*** Begin section ***

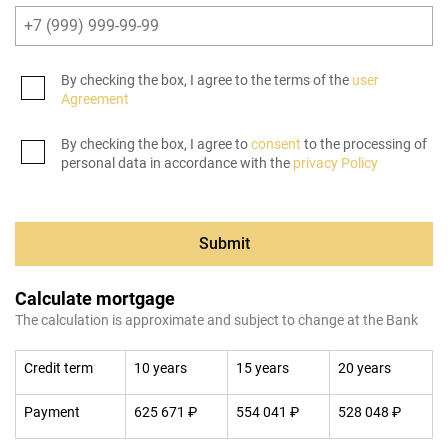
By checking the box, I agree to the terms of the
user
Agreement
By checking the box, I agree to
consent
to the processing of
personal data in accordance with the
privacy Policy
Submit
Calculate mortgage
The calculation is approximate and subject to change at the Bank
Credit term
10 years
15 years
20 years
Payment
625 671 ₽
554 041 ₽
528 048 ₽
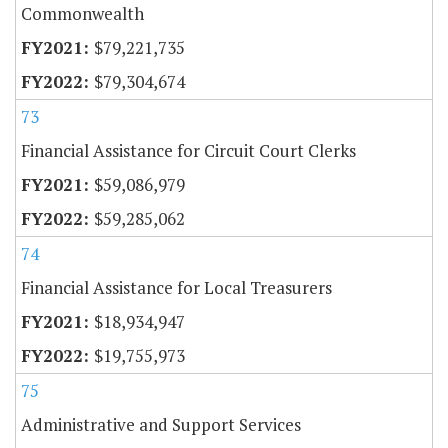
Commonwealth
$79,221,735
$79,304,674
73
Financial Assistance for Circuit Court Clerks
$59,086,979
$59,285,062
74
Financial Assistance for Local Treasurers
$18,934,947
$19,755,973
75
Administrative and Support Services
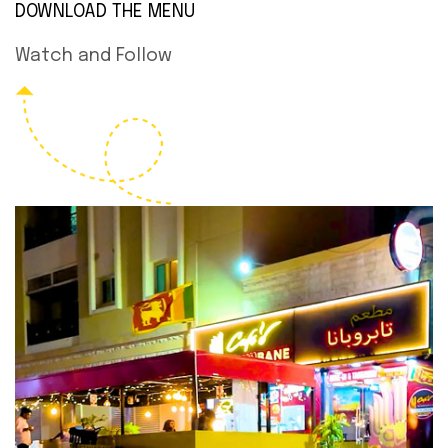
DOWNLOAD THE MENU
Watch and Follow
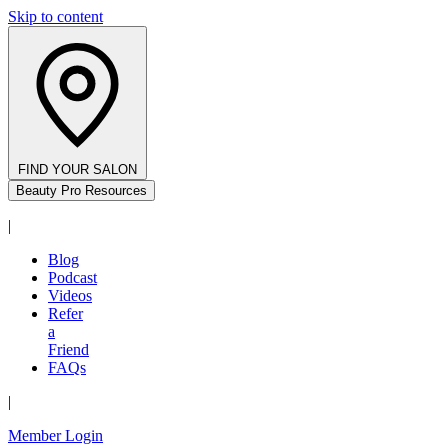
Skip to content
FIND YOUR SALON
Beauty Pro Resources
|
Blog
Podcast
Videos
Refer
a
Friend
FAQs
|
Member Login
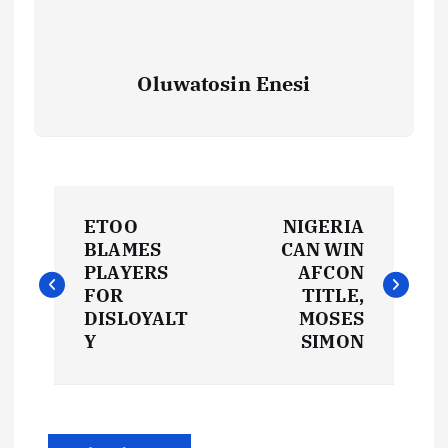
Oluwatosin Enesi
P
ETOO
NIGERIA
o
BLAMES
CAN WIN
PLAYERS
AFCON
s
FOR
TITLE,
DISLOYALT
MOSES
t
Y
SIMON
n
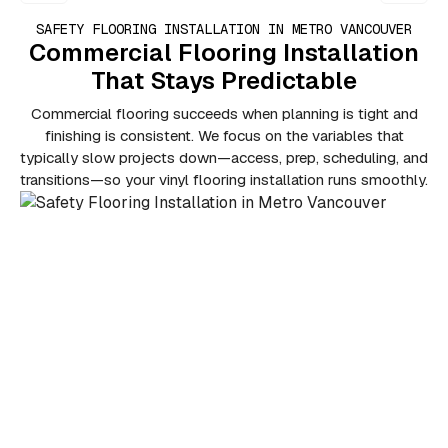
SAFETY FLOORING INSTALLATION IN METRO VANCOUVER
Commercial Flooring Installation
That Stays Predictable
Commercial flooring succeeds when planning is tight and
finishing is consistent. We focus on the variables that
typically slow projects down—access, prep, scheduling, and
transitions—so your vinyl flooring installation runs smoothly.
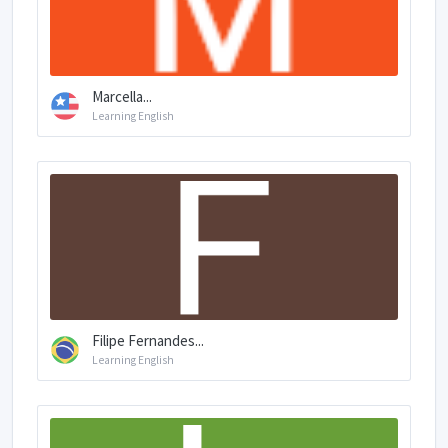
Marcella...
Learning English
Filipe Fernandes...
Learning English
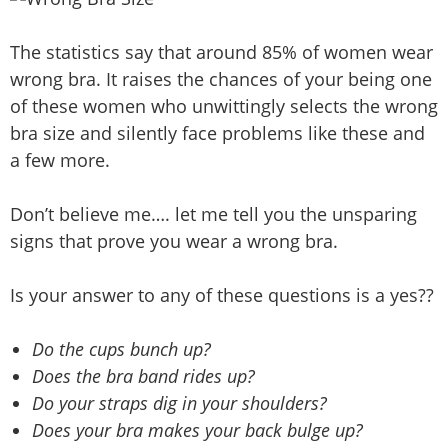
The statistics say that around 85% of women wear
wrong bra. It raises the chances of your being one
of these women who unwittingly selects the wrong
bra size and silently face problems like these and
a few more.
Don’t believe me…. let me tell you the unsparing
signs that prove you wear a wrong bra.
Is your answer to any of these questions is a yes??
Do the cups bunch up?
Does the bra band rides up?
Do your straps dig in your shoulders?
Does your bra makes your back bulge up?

*** End section ***

Goal of the exercise:
Only the pictures are to be omitted; restate everything else above exactly.

Solution to this exercise:
By checking the box, I agree to the terms of the
user
Agreement
By checking the box, I agree to
consent
to the processing of
personal data in accordance with the
privacy Policy
Submit
Calculate mortgage
The calculation is approximate and subject to change at the Bank
Credit term
10 years
15 years
20 years
Payment
625 671 ₽
554 041 ₽
528 048 ₽
Commonwealth
$79,221,735
$79,304,674
73
Financial Assistance for Circuit Court Clerks
$59,086,979
$59,285,062
74
Financial Assistance for Local Treasurers
$18,934,947
$19,755,973
75
Administrative and Support Services
DOWNLOAD THE MENU
Watch and Follow
Skip to content
FIND YOUR SALON
Beauty Pro Resources
|
Blog
Podcast
Videos
Refer
a
Friend
FAQs
|
Member Login
Oluwatosin Enesi
P
ETOO
NIGERIA
o
BLAMES
CAN WIN
PLAYERS
AFCON
s
FOR
TITLE,
DISLOYALT
MOSES
t
Y
SIMON
n
SAFETY FLOORING INSTALLATION IN METRO VANCOUVER
Commercial Flooring Installation
That Stays Predictable
Commercial flooring succeeds when planning is tight and
finishing is consistent. We focus on the variables that
typically slow projects down—access, prep, scheduling, and
transitions—so your vinyl flooring installation runs smoothly.
Marcella...
Learning English
Filipe Fernandes...
Learning English
The statistics say that around 85% of women wear
wrong bra. It raises the chances of your being one
of these women who unwittingly selects the wrong
bra size and silently face problems like these and
a few more.
Don’t believe me…. let me tell you the unsparing
signs that prove you wear a wrong bra.
Is your answer to any of these questions is a yes??
Do the cups bunch up?
Does the bra band rides up?
Do your straps dig in your shoulders?
Does your bra makes your back bulge up?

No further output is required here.